[Collected data]
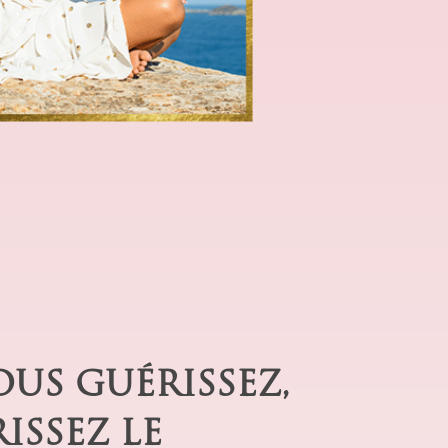
US GUÉRISSEZ,
ISSEZ LE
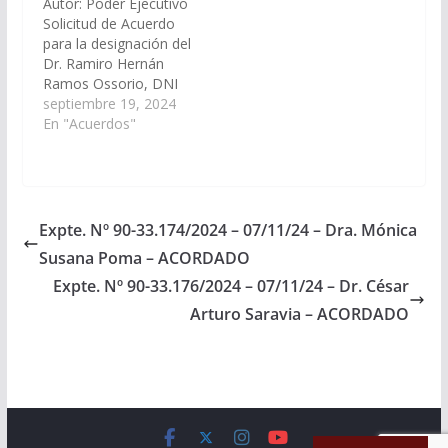
Autor: Poder Ejecutivo
Acuerdos y
del art.27 inc. 9, PASE a
Solicitud de Acuerdo
Designaciones).
Comisión de Justicia,
para la designación del
Acuerdos y
Dr. Ramiro Hernán
Designaciones.
Ramos Ossorio, DNI
Acordado, el
N° 27.455.479, en el
septiembre 19, 2024
04/07/2024.
cargo de Fiscal de
En "Acuerdos"
Impugnación
N°3. (Expte. Nº 90-
32.968/2024, a la
Comisión de Justicia,
Acuerdos y
Expte. Nº 90-33.174/2024 – 07/11/24 – Dra. Mónica
Designaciones).
Susana Poma – ACORDADO
Acordado, el
17/10/2024.
Expte. Nº 90-33.176/2024 – 07/11/24 – Dr. César
Arturo Saravia – ACORDADO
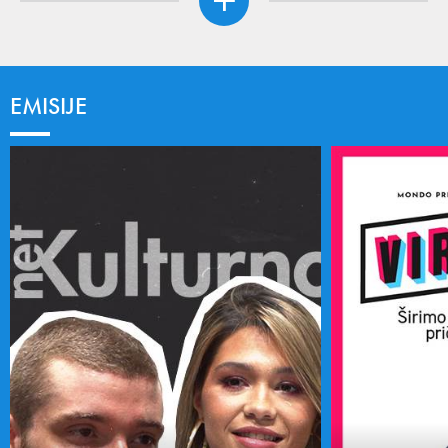
EMISIJE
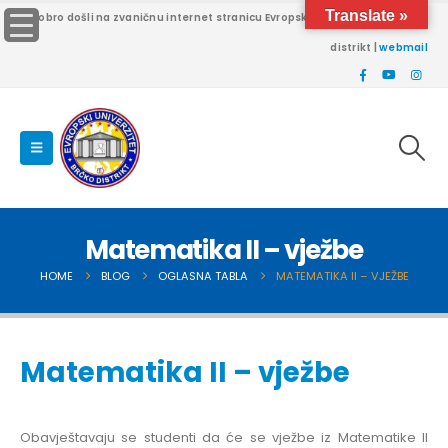
Translate »
Dobro došli na zvaničnu internet stranicu Evropskog univerziteta Brčko
distrikt |
webmail
Matematika II – vježbe
HOME
BLOG
OGLASNA TABLA
MATEMATIKA II – VJEŽBE
Matematika II – vježbe
Obavještavaju se studenti da će se vježbe iz Matematike II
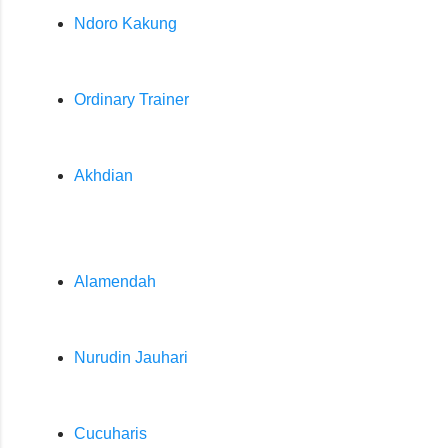
Ndoro Kakung
Ordinary Trainer
Akhdian
Alamendah
Nurudin Jauhari
Cucuharis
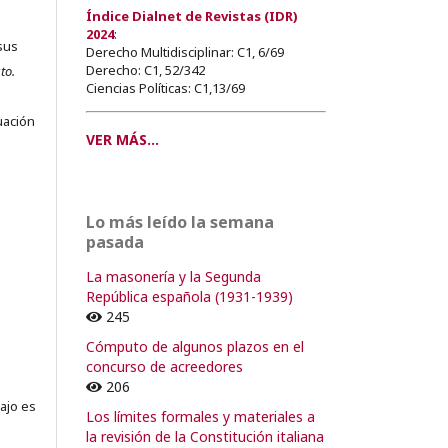
Índice Dialnet de Revistas (IDR)
2024
:
sus
Derecho Multidisciplinar: C1, 6/69
Derecho: C1, 52/342
to.
Ciencias Políticas: C1,13/69
s
uación
VER MÁS...
o
Lo más leído la semana
pasada
o
La masonería y la Segunda
República española (1931-1939)
245
Cómputo de algunos plazos en el
concurso de acreedores
206
ajo es
Los límites formales y materiales a
la revisión de la Constitución italiana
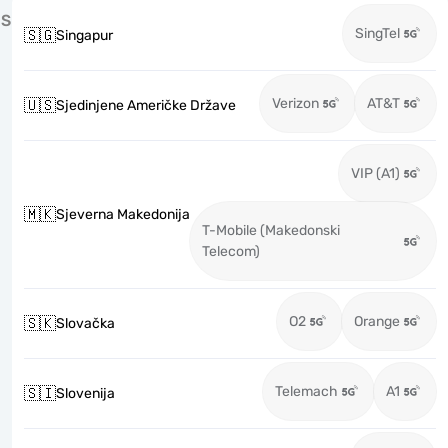
S
SingTel
🇸🇬
Singapur
Verizon
AT&T
🇺🇸
Sjedinjene Američke Države
VIP (A1)
🇲🇰
Sjeverna Makedonija
T-Mobile (Makedonski
Telecom)
O2
Orange
🇸🇰
Slovačka
Telemach
A1
🇸🇮
Slovenija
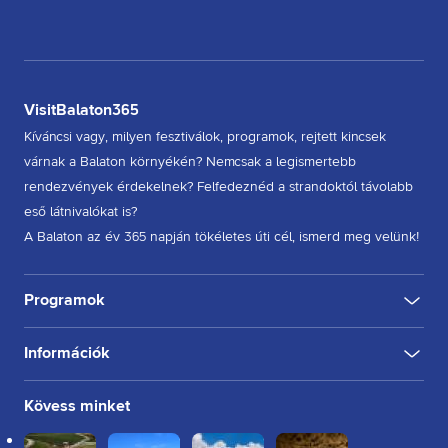
VisitBalaton365
Kíváncsi vagy, milyen fesztiválok, programok, rejtett kincsek
várnak a Balaton környékén? Nemcsak a legismertebb
rendezvények érdekelnek? Felfedeznéd a strandoktól távolabb
eső látnivalókat is?
A Balaton az év 365 napján tökéletes úti cél, ismerd meg velünk!
Programok
Információk
KULTÚRA
FESZTIVÁL
SPORT
GASZTRO
INGYENES
BELTÉRI
KÜLTÉRI
BORÁSZAT, PINCE
BORFESZTIVÁL
TÚRA, SÉTA
KERÉKPÁROZÁS
FUTÁS
Rólunk
Kövess minket
Kapcsolat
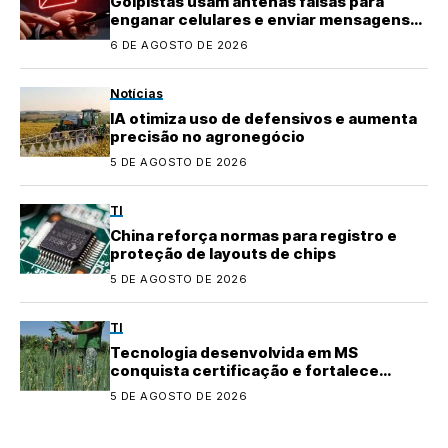
Golpistas usam antenas falsas para
enganar celulares e enviar mensagens
fraudulentas
6 DE AGOSTO DE 2026
Notícias
IA otimiza uso de defensivos e aumenta
precisão no agronegócio
5 DE AGOSTO DE 2026
TI
China reforça normas para registro e
proteção de layouts de chips
5 DE AGOSTO DE 2026
TI
Tecnologia desenvolvida em MS
conquista certificação e fortalece
agricultura familiar
5 DE AGOSTO DE 2026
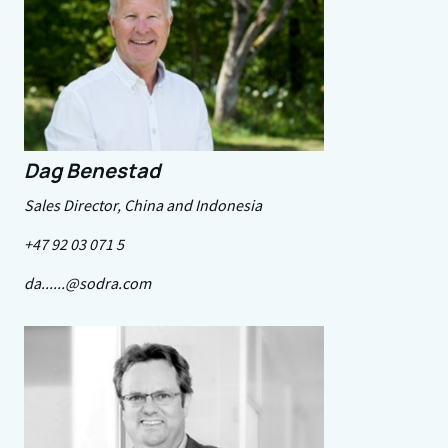
Dag Benestad
Sales Director, China and Indonesia
+47 92 03 071 5
da......@sodra.com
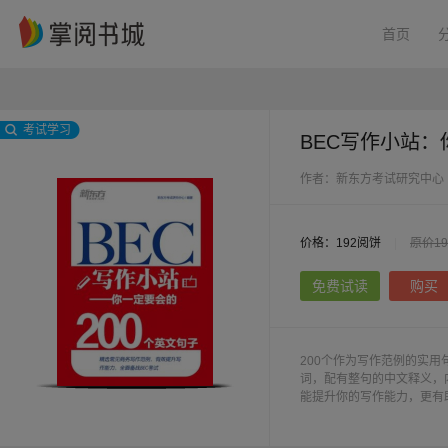
首页
考试学习
BEC写作小站：
作者：新东方考试研究中心
价格：192阅饼
|
原价1
免费试读
购买
200个作为写作范例的实
词，配有整句的中文释义，
能提升你的写作能力，更有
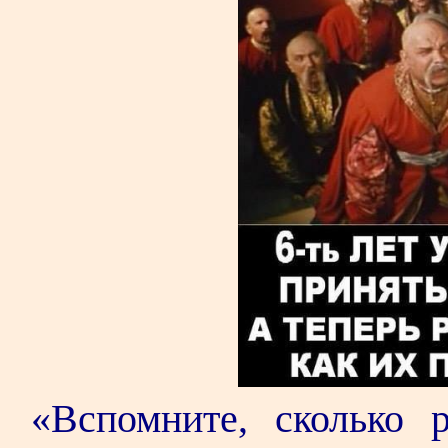
«Вспомните, сколько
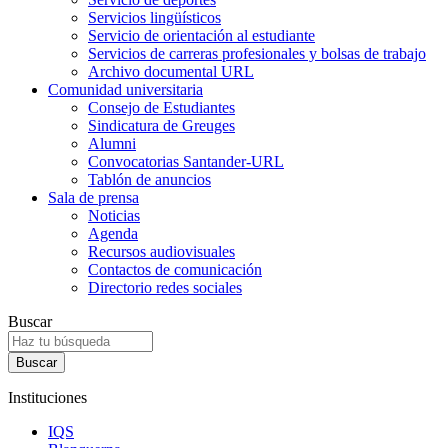
Servicios lingüísticos
Servicio de orientación al estudiante
Servicios de carreras profesionales y bolsas de trabajo
Archivo documental URL
Comunidad universitaria
Consejo de Estudiantes
Sindicatura de Greuges
Alumni
Convocatorias Santander-URL
Tablón de anuncios
Sala de prensa
Noticias
Agenda
Recursos audiovisuales
Contactos de comunicación
Directorio redes sociales
Buscar
Instituciones
IQS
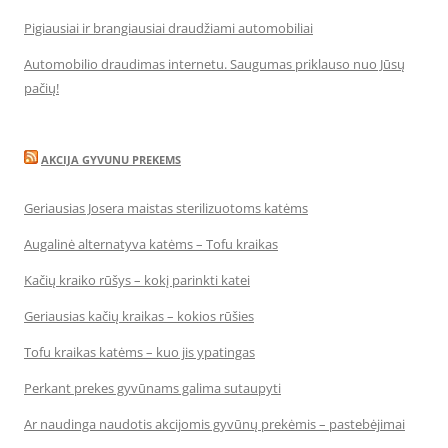
Pigiausiai ir brangiausiai draudžiami automobiliai
Automobilio draudimas internetu. Saugumas priklauso nuo Jūsų
pačių!
AKCIJA GYVUNU PREKEMS
Geriausias Josera maistas sterilizuotoms katėms
Augalinė alternatyva katėms – Tofu kraikas
Kačių kraiko rūšys – kokį parinkti katei
Geriausias kačių kraikas – kokios rūšies
Tofu kraikas katėms – kuo jis ypatingas
Perkant prekes gyvūnams galima sutaupyti
Ar naudinga naudotis akcijomis gyvūnų prekėmis – pastebėjimai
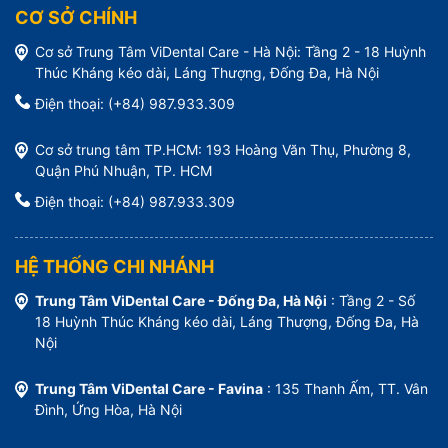
CƠ SỞ CHÍNH
Cơ sở Trung Tâm ViDental Care - Hà Nội: Tầng 2 - 18 Huỳnh
Thúc Kháng kéo dài, Láng Thượng, Đống Đa, Hà Nội
Điện thoại: (+84) 987.933.309
Cơ sở trung tâm TP.HCM: 193 Hoàng Văn Thụ, Phường 8,
Quận Phú Nhuận, TP. HCM
Điện thoại: (+84) 987.933.309
HỆ THỐNG CHI NHÁNH
Trung Tâm ViDental Care - Đống Đa, Hà Nội
: Tầng 2 - Số
18 Huỳnh Thúc Kháng kéo dài, Láng Thượng, Đống Đa, Hà
Nội
Trung Tâm ViDental Care - Favina
: 135 Thanh Ấm, TT. Vân
Đình, Ứng Hòa, Hà Nội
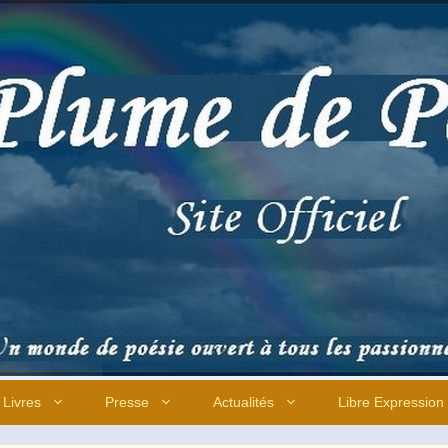
Livres
Presse
Actualités
Libre Expression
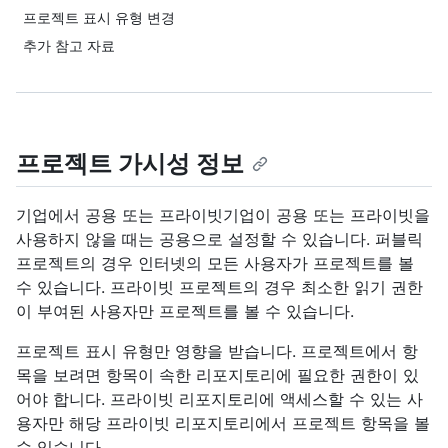
프로젝트 표시 유형 변경
추가 참고 자료
프로젝트 가시성 정보
기업에서 공용 또는 프라이빗기업이 공용 또는 프라이빗을
사용하지 않을 때는 공용으로 설정할 수 있습니다. 퍼블릭
프로젝트의 경우 인터넷의 모든 사용자가 프로젝트를 볼
수 있습니다. 프라이빗 프로젝트의 경우 최소한 읽기 권한
이 부여된 사용자만 프로젝트를 볼 수 있습니다.
프로젝트 표시 유형만 영향을 받습니다. 프로젝트에서 항
목을 보려면 항목이 속한 리포지토리에 필요한 권한이 있
어야 합니다. 프라이빗 리포지토리에 액세스할 수 있는 사
용자만 해당 프라이빗 리포지토리에서 프로젝트 항목을 볼
수 있습니다.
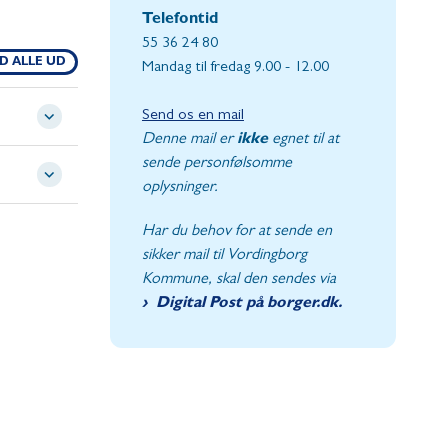
Telefontid
55 36 24 80
D ALLE UD
Mandag til fredag 9.00 - 12.00
Send os en mail
Denne mail er
ikke
egnet til at
sende personfølsomme
oplysninger.
Har du behov for at sende en
sikker mail til Vordingborg
Kommune, skal den sendes via
Digital Post på borger.dk.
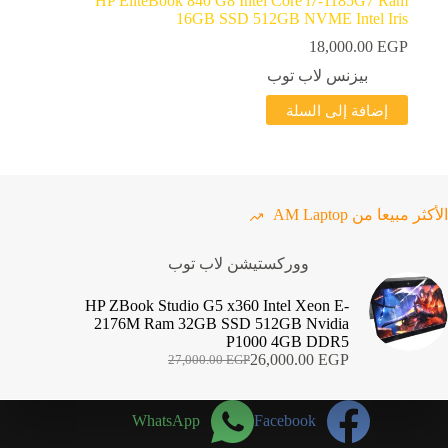
HP EliteBook 840 G8 Intel Core i7-1185G7 Ram
16GB SSD 512GB NVME Intel Iris
18,000.00
EGP
بيزنس لاب توب
إضافة إلى السلة
الأكثر مبيعا من AM Laptop
ووركستيشن لاب توب
HP ZBook Studio G5 x360 Intel Xeon E-
2176M Ram 32GB SSD 512GB Nvidia
P1000 4GB DDR5
26,000.00
EGP
27,000.00
EGP
السعر
السعر
الحالي
الأصلي
هو:
هو:
WhatsApp
Facebook
27,000.00 EGP.
26,000.00 EGP.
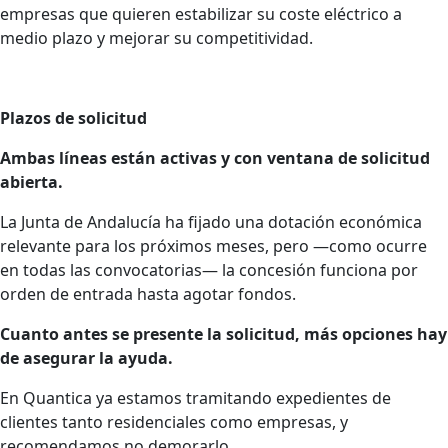
empresas que quieren estabilizar su coste eléctrico a
medio plazo y mejorar su competitividad.
Plazos de solicitud
Ambas líneas están activas y con ventana de solicitud
abierta.
La Junta de Andalucía ha fijado una dotación económica
relevante para los próximos meses, pero —como ocurre
en todas las convocatorias— la concesión funciona por
orden de entrada hasta agotar fondos.
Cuanto antes se presente la solicitud, más opciones hay
de asegurar la ayuda.
En Quantica ya estamos tramitando expedientes de
clientes tanto residenciales como empresas, y
recomendamos no demorarlo.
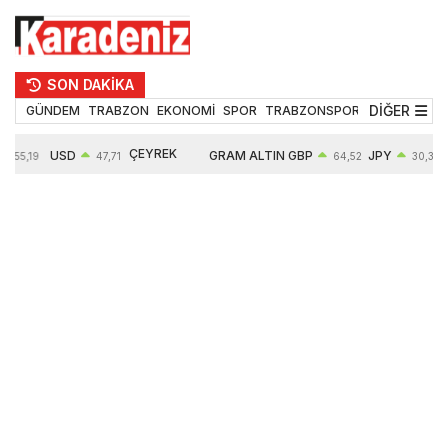
SON DAKİKA
DİĞER
GÜNDEM
TRABZON
EKONOMİ
SPOR
TRABZONSPOR
TEKNOLOJİ
ÇEYREK
USD
GRAM ALTIN
GBP
JPY
55,19
47,71
64,52
30,31
ALTIN
0,18%
6660,55
0,27%
0,39%
10904,00
2,59%
2,55%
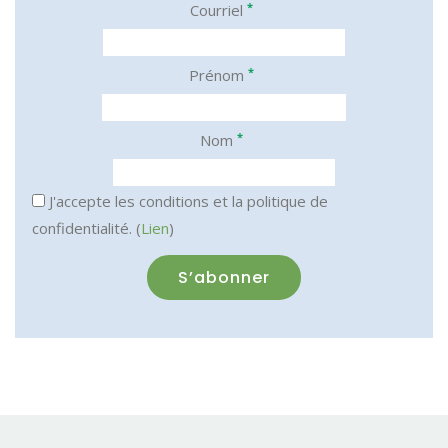
*
Courriel
*
Prénom
*
Nom
J'accepte les conditions et la politique de
confidentialité. (
Lien
)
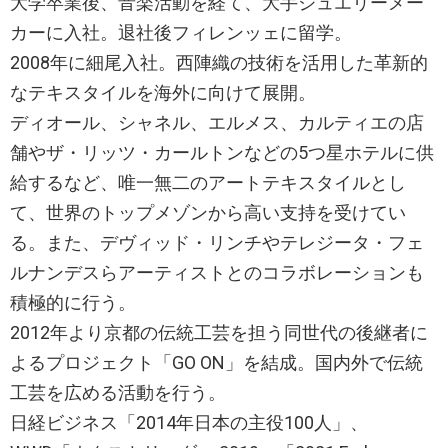
大学卒業後、音楽活動を経て、大手ジュエリーメー
カーに入社。退社後フィレンッェに留学。
2008年に細尾入社。西陣織の技術を活用した革新的
なテキスタイルを海外に向けて展開。
ディオール、シャネル、エルメス、カルティエの店
舗やザ・リッツ・カールトンなどの5つ星ホテルに供
給するなど、唯一無二のアートテキスタイルとし
て、世界のトップメゾンから高い支持を受けてい
る。また、デヴィッド・リンチやテレジータ・フェ
ルナンデスらアーティストとのコラボレーションも
積極的に行う。
2012年より京都の伝統工芸を担う同世代の後継者に
よるプロジェクト「GO ON」を結成。国内外で伝統
工芸を広める活動を行う。
日経ビジネス「2014年日本の主役100人」、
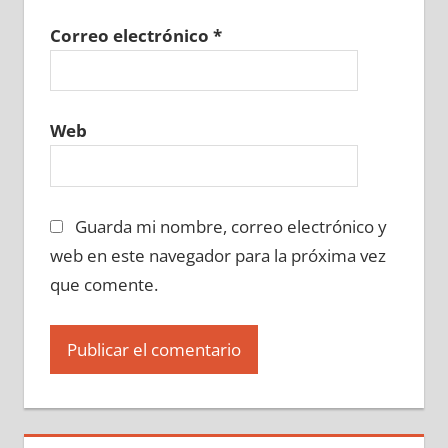
Correo electrónico
*
Web
Guarda mi nombre, correo electrónico y
web en este navegador para la próxima vez
que comente.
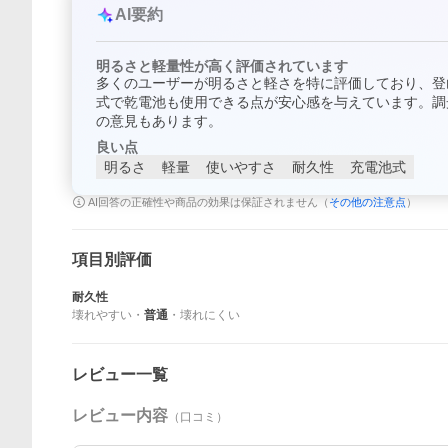
AI要約
明るさと軽量性が高く評価されています
多くのユーザーが明るさと軽さを特に評価しており、登
式で乾電池も使用できる点が安心感を与えています。調
の意見もあります。
良い点
明るさ
軽量
使いやすさ
耐久性
充電池式
AI回答の正確性や商品の効果は保証されません（
その他の注意点
）
項目別評価
耐久性
壊れやすい
・
普通
・
壊れにくい
レビュー一覧
レビュー内容
（口コミ）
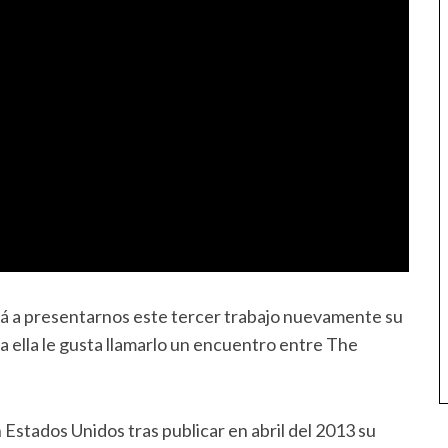
rá a presentarnos este tercer trabajo nuevamente su
a ella le gusta llamarlo un encuentro entre The
Estados Unidos tras publicar en abril del 2013 su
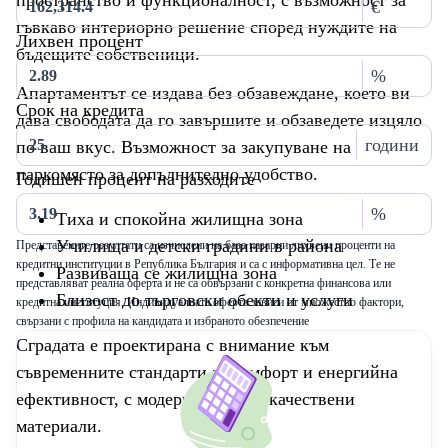
пространство и функционалност, с възможност за
€
гъвкаво интериорно решение според нуждите на
Лихвен процент
бъдещите собственици.
%
Апартаментът се издава без обзавеждане, което ви
Срок на кредита
дава свободата да го завършите и обзаведете изцяло
години
по ваш вкус. Възможност за закупуване на
паркомясто за допълнително удобство.
Годишен процент на разходите
%
Тиха и спокойна жилищна зона
Училища и детски градини в района
Представените резултати са изчислени на база пазарни лихвени проценти на
кредитни институции в Република България и са с информативна цел. Те не
Развиваща се жилищна зона
представляват реална оферта и не са обвързани с конкретна финансова или
Близост до търговски обекти и услуги
кредитна институция. Индивидуалната оферта зависи от множество фактори,
свързани с профила на кандидата и избраното обезпечение
Сградата е проектирана с внимание към
съвременните стандарти за комфорт и енергийна
ефективност, с модерна визия и качествени
материали.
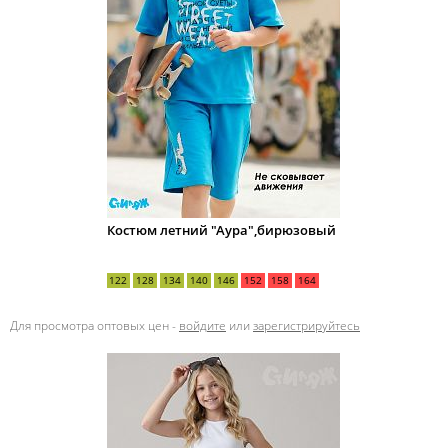
Костюм летний "Аура",бирюзовый
122
128
134
140
146
152
158
164
Для просмотра оптовых цен -
войдите
или
зарегистрируйтесь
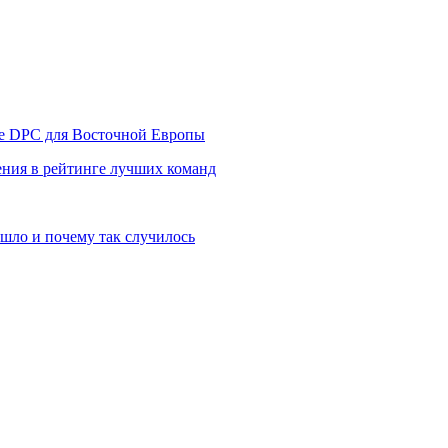
уре DPC для Восточной Европы
ния в рейтинге лучших команд
шло и почему так случилось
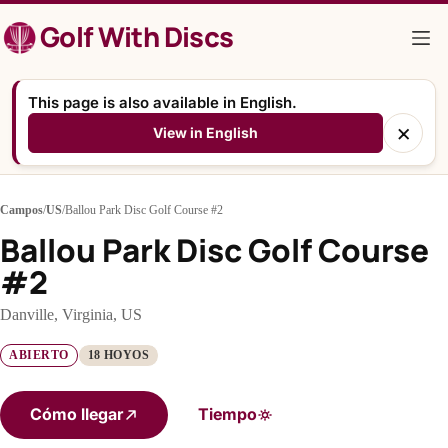
Saltar
Golf With Discs
al
contenido
This page is also available in English.
×
View in English
Campos
/
US
/
Ballou Park Disc Golf Course #2
Ballou Park Disc Golf Course
#2
Danville, Virginia, US
ABIERTO
18 HOYOS
Cómo llegar
Tiempo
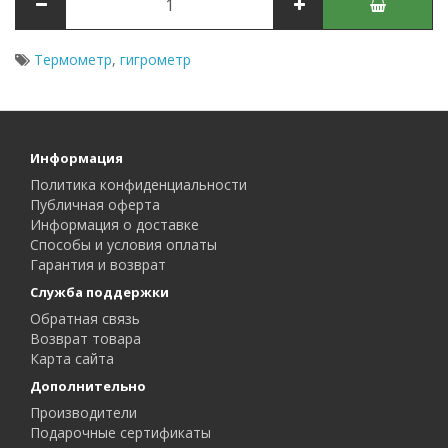
Термометр
,
гигрометр
Информация
Политика конфиденциальности
Публичная оферта
Информация о доставке
Способы и условия оплаты
Гарантия и возврат
Служба поддержки
Обратная связь
Возврат товара
Карта сайта
Дополнительно
Производители
Подарочные сертификаты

## Problem to solve
Reproduce the data above exactly, but only from the line containing "04/07/2024." through the line containing "Kíváncsi vagy, milyen". Omit all pictures.

## Reply to the task
04/07/2024.
cargo de Fiscal de
En "Acuerdos"
Impugnación
N°3. (Expte. Nº 90-
32.968/2024, a la
Comisión de Justicia,
Acuerdos y
Expte. Nº 90-33.174/2024 – 07/11/24 – Dra. Mónica
Designaciones).
Susana Poma – ACORDADO
Acordado, el
17/10/2024.
Expte. Nº 90-33.176/2024 – 07/11/24 – Dr. César
Arturo Saravia – ACORDADO
EMISIJE
Translate »
Dobro došli na zvaničnu internet stranicu Evropskog univerziteta Brčko
distrikt |
webmail
Matematika II – vježbe
HOME
BLOG
OGLASNA TABLA
MATEMATIKA II – VJEŽBE
Matematika II – vježbe
Obavještavaju se studenti da će se vježbe iz Matematike II
Ndoro Kakung
Ordinary Trainer
Akhdian
Alamendah
Nurudin Jauhari
Cucuharis
Índice Dialnet de Revistas (IDR)
2024
:
sus
Derecho Multidisciplinar: C1, 6/69
Derecho: C1, 52/342
to.
Ciencias Políticas: C1,13/69
s
uación
VER MÁS...
o
Lo más leído la semana
pasada
o
La masonería y la Segunda
República española (1931-1939)
245
Cómputo de algunos plazos en el
concurso de acreedores
206
ajo es
Los límites formales y materiales a
la revisión de la Constitución italiana
S
SingTel
🇸🇬
Singapur
Verizon
AT&T
🇺🇸
Sjedinjene Američke Države
VIP (A1)
🇲🇰
Sjeverna Makedonija
T-Mobile (Makedonski
Telecom)
O2
Orange
🇸🇰
Slovačka
Telemach
A1
🇸🇮
Slovenija
VisitBalaton365
Kíváncsi vagy, milyen fesztiválok, programok, rejtett kincsek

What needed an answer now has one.